JAKARTA, 1kata.com – Ketua Komite Koordinasi Nasional Pencegahan dan Pemberantasan Tindak Pidana Pencucian Uang, Mahfud MD, membeberkan temuan PPATK terkait pencucian uang senilai Rp189 triliun yang berhubungan dengan impor emas batangan ke dalam negeri.
Menteri Koordinator Bidang Politik, Hukum dan HAM (Menko Polhukam) ini pun mengatakan dugaan impor emas ini dilakukan oleh 15 entitas yang diselundupkan ke dalam negeri dengan dalih emas mentah.
Temuan ini pun tak pelak dari dugaan Mahfud MD soal transaksi mencurigakan sebesar Rp349 triliun di lingkungan Kementerian Keuangan (Kemenkeu) yang berkaitan Direktorat Jenderal Bea dan Cukai.
“Impor emas batangan yang mahal-mahal itu, tapi di dalam surat cukainya itu dibilang emas mentah. Diperiksa oleh PPATK tinggal diselediki, tetapi dikatakan emas mentah. Mengaku ini emas mentah yang dicetak di Surabaya, dicari ke Surabaya tidak ada pabriknya,” jelas Mahfud MD, saat pemaparan di Komisi III DPR RI, dikutip Jumat (31/3/2023).
Kemudian transaksi mencurigakan ini pun berhasil diendus oleh PPATK dan langsung dilaporkan kepada Kemenkeu selaku penyidik tindak pidana asal di bidang kepabeanan Bea dan Cukai.
Baca juga: Mahfud Ungkap Detik-detik Safe Deposit Box Milik Rafael Alun Ketahuan
Secara lantang dia pun menegaskan bahwa data terkait Rp189 triliun yang disampaikan oleh Menteri Keuangan (Menkeu), Sri Mulyani Indrawati saat rapat kerja bersama Komisi XI DPR RI beberapa waktu lalu tidak sesuai dengan fakta
“Keterangan terakhir Bu Sri Mulyani di Komisi XI jauh dari fakta, karena bukan dia nipu. Dia diberi data itu, data pajak, padahal itu data bea cukai.

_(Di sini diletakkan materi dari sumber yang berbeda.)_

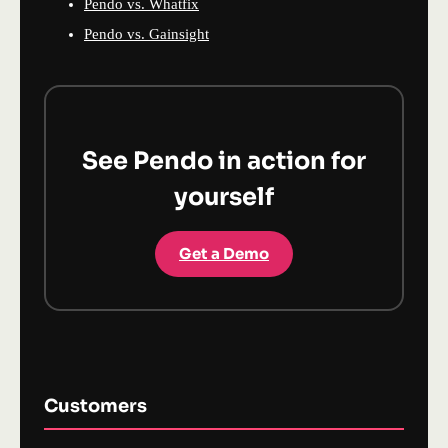
Pendo vs. Whatfix
Pendo vs. Gainsight
See Pendo in action for
yourself
Get a Demo
Customers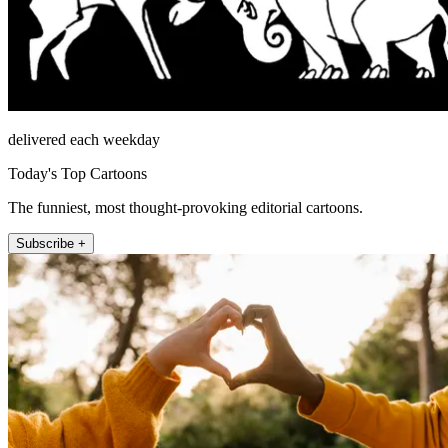
delivered each weekday
Today's Top Cartoons
The funniest, most thought-provoking editorial cartoons.
Subscribe +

Tadi itu penyelundupan emas itu, enggak tahu siapa yang bohong, tetapi itu faktanya,” ujarnya.
Sebagai informasi, Mahfud MD mengungkapkan bahwa PPATK sejak tahun 2017 sudah melaporkan terkait transaksi tersebut namun laporan itu tidak sampai ke tangan Sri Mulyani.
Bahkan laporan tersebut disampaikan secara langsung kepada jajaran anak buah Sri Mulyani, bahkan dikirim kembali laporan pada tahun 2020 juga tidak sampai ke tangan bendahara negara itu.
“Ini yang menyerahkan, Bapak Badaruddin (eks Kepala PPATK), Bapak Dian Ediana (eks Wakil Kepala PPATK), kemudian Heru Pambudi dari Bea Cukai, Dirjen Bea Cukai. Lalu Sumiati Irjennya. Kemudian Rahman dari Irjen, Widiarto Bea Cukai, ini ada tandatangannya semuanya ini bahwa tahun 2017 kasus ini masuk,“ pungkasnya.